→ Brief
With the listing in front of you, retype it exactly.

→ Task inputs
━━━━━━━━

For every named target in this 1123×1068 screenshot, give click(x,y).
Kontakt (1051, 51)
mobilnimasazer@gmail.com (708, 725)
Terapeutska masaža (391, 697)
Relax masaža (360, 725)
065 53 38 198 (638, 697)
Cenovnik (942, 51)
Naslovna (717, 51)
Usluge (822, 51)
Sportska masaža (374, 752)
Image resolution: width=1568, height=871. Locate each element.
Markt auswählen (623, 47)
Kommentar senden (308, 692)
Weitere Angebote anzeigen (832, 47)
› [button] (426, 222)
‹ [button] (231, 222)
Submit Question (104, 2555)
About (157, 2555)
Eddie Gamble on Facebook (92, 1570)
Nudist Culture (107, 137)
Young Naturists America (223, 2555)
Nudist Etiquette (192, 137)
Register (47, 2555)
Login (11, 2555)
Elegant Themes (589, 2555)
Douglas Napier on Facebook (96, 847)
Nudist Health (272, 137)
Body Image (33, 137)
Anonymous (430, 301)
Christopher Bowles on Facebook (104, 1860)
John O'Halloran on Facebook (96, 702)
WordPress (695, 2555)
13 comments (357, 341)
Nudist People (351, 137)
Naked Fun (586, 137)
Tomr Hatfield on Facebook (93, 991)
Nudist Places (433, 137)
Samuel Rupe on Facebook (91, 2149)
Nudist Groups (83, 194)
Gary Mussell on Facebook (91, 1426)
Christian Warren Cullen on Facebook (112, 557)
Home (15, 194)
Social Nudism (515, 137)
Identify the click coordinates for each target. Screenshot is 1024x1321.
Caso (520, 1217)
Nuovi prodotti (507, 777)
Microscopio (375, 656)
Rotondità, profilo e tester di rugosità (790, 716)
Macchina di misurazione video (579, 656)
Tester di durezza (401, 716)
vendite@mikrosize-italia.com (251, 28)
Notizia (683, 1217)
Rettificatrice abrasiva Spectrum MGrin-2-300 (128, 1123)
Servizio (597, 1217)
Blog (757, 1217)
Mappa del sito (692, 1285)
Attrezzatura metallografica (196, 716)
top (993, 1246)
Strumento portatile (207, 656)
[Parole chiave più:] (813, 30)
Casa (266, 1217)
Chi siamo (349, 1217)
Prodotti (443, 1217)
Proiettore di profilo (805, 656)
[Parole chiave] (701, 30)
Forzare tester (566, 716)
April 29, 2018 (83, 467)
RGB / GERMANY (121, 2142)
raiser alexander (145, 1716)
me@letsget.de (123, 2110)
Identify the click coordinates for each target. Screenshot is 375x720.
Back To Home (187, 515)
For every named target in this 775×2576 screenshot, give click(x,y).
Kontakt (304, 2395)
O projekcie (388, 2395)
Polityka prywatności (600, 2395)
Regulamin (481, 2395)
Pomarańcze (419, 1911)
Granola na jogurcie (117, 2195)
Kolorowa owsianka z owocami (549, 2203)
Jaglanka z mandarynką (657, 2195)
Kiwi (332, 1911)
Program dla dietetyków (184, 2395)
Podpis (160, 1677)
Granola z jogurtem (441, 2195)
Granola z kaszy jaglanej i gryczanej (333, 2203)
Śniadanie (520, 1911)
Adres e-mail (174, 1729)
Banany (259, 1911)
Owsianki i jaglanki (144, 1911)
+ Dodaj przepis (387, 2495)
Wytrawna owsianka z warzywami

━━━━━━━━

→ Task result
For every named target in this 1123×1068 screenshot, give click(x,y).
Kontakt (1051, 51)
mobilnimasazer@gmail.com (708, 725)
Terapeutska masaža (391, 697)
Relax masaža (360, 725)
065 53 38 198 (638, 697)
Cenovnik (942, 51)
Naslovna (717, 51)
Usluge (822, 51)
Sportska masaža (374, 752)
Image resolution: width=1568, height=871. Locate each element.
Markt auswählen (623, 47)
Kommentar senden (308, 692)
Weitere Angebote anzeigen (832, 47)
› [button] (426, 222)
‹ [button] (231, 222)
Submit Question (104, 2555)
About (157, 2555)
Eddie Gamble on Facebook (92, 1570)
Nudist Culture (107, 137)
Young Naturists America (223, 2555)
Nudist Etiquette (192, 137)
Register (47, 2555)
Login (11, 2555)
Elegant Themes (589, 2555)
Douglas Napier on Facebook (96, 847)
Nudist Health (272, 137)
Body Image (33, 137)
Anonymous (430, 301)
Christopher Bowles on Facebook (104, 1860)
John O'Halloran on Facebook (96, 702)
WordPress (695, 2555)
13 comments (357, 341)
Nudist People (351, 137)
Naked Fun (586, 137)
Tomr Hatfield on Facebook (93, 991)
Nudist Places (433, 137)
Samuel Rupe on Facebook (91, 2149)
Nudist Groups (83, 194)
Gary Mussell on Facebook (91, 1426)
Christian Warren Cullen on Facebook (112, 557)
Home (15, 194)
Social Nudism (515, 137)
Identify the click coordinates for each target. Screenshot is 1024x1321.
Caso (520, 1217)
Nuovi prodotti (507, 777)
Microscopio (375, 656)
Rotondità, profilo e tester di rugosità (790, 716)
Macchina di misurazione video (579, 656)
Tester di durezza (401, 716)
vendite@mikrosize-italia.com (251, 28)
Notizia (683, 1217)
Rettificatrice abrasiva Spectrum MGrin-2-300 (128, 1123)
Servizio (597, 1217)
Blog (757, 1217)
Mappa del sito (692, 1285)
Attrezzatura metallografica (196, 716)
top (993, 1246)
Strumento portatile (207, 656)
[Parole chiave più:] (813, 30)
Casa (266, 1217)
Chi siamo (349, 1217)
Prodotti (443, 1217)
Proiettore di profilo (805, 656)
[Parole chiave] (701, 30)
Forzare tester (566, 716)
April 29, 2018 (83, 467)
RGB / GERMANY (121, 2142)
raiser alexander (145, 1716)
me@letsget.de (123, 2110)
Identify the click coordinates for each target. Screenshot is 375x720.
Back To Home (187, 515)
For every named target in this 775×2576 screenshot, give click(x,y).
Kontakt (304, 2395)
O projekcie (388, 2395)
Polityka prywatności (600, 2395)
Regulamin (481, 2395)
Pomarańcze (419, 1911)
Granola na jogurcie (117, 2195)
Kolorowa owsianka z owocami (549, 2203)
Jaglanka z mandarynką (657, 2195)
Kiwi (332, 1911)
Program dla dietetyków (184, 2395)
Podpis (160, 1677)
Granola z jogurtem (441, 2195)
Granola z kaszy jaglanej i gryczanej (333, 2203)
Śniadanie (520, 1911)
Adres e-mail (174, 1729)
Banany (259, 1911)
Owsianki i jaglanki (144, 1911)
+ Dodaj przepis (387, 2495)
Wytrawna owsianka z warzywami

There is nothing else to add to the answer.